*** Opening SOURCE DATA ***

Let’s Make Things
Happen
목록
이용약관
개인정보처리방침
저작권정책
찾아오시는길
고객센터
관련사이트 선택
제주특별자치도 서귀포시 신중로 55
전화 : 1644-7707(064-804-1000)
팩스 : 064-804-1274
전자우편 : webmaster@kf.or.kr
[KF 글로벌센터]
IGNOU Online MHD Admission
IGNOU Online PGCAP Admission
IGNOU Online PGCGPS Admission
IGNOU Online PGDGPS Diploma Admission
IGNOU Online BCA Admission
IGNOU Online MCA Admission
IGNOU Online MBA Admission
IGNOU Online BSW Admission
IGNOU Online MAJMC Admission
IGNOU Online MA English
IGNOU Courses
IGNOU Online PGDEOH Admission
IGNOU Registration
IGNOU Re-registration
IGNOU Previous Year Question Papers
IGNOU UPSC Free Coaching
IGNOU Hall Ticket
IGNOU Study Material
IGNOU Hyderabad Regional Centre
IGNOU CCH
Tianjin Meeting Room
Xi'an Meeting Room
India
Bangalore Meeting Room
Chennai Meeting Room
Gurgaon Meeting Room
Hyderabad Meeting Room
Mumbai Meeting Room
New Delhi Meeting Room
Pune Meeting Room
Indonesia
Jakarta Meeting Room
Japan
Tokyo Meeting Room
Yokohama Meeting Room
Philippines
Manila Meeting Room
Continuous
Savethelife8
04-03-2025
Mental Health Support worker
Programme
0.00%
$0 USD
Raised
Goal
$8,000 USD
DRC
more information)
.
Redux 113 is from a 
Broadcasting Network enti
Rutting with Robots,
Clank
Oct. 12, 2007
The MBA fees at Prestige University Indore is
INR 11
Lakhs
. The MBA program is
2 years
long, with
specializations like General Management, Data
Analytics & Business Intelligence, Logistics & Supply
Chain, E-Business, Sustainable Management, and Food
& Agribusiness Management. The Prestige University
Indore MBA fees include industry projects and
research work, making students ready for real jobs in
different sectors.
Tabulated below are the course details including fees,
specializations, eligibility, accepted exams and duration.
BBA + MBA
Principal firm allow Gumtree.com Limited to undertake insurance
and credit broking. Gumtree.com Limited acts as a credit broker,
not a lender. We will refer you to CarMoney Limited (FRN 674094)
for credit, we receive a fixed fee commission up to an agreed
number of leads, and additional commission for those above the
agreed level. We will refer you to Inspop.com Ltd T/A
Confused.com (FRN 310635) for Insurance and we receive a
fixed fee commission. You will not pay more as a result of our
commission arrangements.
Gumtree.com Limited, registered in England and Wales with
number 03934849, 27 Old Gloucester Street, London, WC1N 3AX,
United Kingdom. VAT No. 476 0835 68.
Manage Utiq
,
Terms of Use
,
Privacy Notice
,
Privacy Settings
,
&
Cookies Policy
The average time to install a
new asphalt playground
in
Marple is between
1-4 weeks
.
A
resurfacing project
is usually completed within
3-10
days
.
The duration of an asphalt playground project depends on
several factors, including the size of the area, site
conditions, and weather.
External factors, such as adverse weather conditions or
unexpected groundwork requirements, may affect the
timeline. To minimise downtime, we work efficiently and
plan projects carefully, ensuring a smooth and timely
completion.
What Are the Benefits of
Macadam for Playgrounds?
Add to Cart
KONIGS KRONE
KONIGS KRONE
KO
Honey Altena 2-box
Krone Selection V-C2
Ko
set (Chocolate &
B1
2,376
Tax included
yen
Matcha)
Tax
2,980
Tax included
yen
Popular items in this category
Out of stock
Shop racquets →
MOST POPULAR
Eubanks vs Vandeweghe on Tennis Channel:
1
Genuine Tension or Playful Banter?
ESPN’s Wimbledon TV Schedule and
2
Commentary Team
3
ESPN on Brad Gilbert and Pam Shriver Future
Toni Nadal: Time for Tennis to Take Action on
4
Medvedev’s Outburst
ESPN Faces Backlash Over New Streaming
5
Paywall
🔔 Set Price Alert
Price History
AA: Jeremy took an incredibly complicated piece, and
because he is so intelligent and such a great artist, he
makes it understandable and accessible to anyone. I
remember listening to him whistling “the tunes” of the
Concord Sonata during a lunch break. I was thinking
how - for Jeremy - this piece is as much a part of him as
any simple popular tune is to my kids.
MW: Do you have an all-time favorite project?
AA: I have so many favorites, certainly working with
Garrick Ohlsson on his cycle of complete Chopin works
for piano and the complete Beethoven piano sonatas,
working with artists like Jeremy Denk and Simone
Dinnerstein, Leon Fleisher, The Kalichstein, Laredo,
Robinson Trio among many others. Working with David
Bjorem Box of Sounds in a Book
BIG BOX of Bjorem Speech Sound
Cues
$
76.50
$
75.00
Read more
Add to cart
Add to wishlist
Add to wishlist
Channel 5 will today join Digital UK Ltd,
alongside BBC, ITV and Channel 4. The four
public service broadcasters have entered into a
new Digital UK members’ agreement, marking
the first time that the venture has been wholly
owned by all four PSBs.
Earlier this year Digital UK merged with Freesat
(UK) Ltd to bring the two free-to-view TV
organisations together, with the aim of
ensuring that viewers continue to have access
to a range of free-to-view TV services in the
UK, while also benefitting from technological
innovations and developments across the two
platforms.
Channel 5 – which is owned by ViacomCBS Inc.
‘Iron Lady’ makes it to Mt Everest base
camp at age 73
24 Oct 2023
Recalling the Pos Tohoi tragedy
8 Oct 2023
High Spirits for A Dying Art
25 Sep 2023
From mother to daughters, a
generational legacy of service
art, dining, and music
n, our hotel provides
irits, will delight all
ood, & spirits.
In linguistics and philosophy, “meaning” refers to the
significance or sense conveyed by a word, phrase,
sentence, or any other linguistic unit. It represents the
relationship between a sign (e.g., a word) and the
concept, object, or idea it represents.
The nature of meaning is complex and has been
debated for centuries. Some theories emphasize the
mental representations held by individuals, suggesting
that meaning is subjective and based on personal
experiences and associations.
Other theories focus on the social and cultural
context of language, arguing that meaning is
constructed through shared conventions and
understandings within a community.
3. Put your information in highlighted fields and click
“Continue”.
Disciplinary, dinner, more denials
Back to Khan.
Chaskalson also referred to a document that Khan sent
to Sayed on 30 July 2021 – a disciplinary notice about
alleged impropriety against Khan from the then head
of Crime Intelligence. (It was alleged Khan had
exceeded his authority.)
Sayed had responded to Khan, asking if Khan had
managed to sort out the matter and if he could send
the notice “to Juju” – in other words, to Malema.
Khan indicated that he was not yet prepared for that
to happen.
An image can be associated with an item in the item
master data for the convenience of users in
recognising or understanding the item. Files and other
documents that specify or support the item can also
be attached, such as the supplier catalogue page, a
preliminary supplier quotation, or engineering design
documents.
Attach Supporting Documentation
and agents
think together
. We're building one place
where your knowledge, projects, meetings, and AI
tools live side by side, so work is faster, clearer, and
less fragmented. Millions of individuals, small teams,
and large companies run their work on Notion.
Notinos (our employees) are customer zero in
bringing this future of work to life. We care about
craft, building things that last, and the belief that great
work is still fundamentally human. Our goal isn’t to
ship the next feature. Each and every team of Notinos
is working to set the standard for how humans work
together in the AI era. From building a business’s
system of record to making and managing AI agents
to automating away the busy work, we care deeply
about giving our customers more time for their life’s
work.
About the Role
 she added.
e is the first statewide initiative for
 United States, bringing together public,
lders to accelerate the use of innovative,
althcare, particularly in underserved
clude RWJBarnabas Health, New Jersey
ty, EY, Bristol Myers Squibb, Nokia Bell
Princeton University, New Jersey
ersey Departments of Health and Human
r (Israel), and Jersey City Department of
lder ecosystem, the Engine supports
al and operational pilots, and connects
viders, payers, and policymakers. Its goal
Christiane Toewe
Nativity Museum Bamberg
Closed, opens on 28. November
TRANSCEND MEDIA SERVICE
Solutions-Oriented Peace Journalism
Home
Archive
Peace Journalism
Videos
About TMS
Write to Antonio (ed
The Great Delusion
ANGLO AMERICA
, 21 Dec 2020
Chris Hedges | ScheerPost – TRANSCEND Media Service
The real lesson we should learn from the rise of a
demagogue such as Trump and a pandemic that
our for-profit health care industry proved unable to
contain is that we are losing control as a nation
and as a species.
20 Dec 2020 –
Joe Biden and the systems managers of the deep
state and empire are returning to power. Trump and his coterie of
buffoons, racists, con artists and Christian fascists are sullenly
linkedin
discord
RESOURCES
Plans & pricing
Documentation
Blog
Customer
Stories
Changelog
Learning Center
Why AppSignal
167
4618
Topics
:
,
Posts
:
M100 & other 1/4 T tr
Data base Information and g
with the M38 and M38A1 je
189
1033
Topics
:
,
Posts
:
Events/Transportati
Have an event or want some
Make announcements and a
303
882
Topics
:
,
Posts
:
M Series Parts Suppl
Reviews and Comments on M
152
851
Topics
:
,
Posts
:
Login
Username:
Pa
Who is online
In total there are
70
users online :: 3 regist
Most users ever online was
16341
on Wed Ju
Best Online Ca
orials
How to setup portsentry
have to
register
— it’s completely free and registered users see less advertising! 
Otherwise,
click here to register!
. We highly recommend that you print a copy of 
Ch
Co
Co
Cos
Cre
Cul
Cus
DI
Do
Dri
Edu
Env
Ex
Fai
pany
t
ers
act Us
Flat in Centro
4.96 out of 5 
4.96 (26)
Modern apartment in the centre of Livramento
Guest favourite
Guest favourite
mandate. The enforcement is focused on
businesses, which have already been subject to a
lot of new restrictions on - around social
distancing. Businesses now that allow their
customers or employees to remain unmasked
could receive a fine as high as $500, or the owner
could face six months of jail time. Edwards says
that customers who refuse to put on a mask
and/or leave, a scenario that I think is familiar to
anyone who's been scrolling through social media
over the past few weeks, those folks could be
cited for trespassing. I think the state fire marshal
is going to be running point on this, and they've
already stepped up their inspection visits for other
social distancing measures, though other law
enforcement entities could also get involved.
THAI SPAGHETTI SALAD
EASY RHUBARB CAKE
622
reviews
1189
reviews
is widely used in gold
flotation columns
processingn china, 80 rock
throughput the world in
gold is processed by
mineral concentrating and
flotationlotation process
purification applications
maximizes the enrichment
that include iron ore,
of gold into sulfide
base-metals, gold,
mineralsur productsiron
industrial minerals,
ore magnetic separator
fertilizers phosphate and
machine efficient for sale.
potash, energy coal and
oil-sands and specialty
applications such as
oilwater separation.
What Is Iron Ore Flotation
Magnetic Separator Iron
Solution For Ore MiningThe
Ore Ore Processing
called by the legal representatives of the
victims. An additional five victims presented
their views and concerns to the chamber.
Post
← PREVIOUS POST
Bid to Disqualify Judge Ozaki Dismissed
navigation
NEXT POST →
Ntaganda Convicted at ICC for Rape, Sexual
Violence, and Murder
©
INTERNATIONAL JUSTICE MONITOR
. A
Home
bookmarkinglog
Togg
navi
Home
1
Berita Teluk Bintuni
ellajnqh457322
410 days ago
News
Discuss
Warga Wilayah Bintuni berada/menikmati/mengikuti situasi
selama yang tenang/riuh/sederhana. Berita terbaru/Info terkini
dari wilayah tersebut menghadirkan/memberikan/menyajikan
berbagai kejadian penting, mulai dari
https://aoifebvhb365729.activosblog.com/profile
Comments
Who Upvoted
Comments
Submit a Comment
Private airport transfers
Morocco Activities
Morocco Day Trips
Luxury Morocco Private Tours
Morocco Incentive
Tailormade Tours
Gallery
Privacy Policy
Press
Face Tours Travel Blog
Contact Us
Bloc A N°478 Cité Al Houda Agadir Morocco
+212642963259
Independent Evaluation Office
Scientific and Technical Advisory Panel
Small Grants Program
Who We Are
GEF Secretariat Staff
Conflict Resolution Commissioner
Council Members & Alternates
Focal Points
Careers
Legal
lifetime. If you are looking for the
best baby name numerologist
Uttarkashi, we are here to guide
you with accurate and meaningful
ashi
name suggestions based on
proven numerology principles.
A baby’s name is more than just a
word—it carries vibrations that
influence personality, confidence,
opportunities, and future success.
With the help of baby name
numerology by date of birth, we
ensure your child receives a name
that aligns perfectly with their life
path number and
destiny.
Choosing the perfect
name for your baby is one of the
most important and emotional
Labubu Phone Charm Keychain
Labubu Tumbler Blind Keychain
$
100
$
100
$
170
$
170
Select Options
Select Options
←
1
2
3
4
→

*** Closing SOURCE DATA ***

TASK BRIEF:
Please reproduce exactly the lines above, beginning with the first and ending with the line that contains "IGNOU Online PGCGPS Admission", and include nothing outside that range.

ANSWER TO THE EXERCISE:
Let’s Make Things
Happen
목록
이용약관
개인정보처리방침
저작권정책
찾아오시는길
고객센터
관련사이트 선택
제주특별자치도 서귀포시 신중로 55
전화 : 1644-7707(064-804-1000)
팩스 : 064-804-1274
전자우편 : webmaster@kf.or.kr
[KF 글로벌센터]
IGNOU Online MHD Admission
IGNOU Online PGCAP Admission
IGNOU Online PGCGPS Admission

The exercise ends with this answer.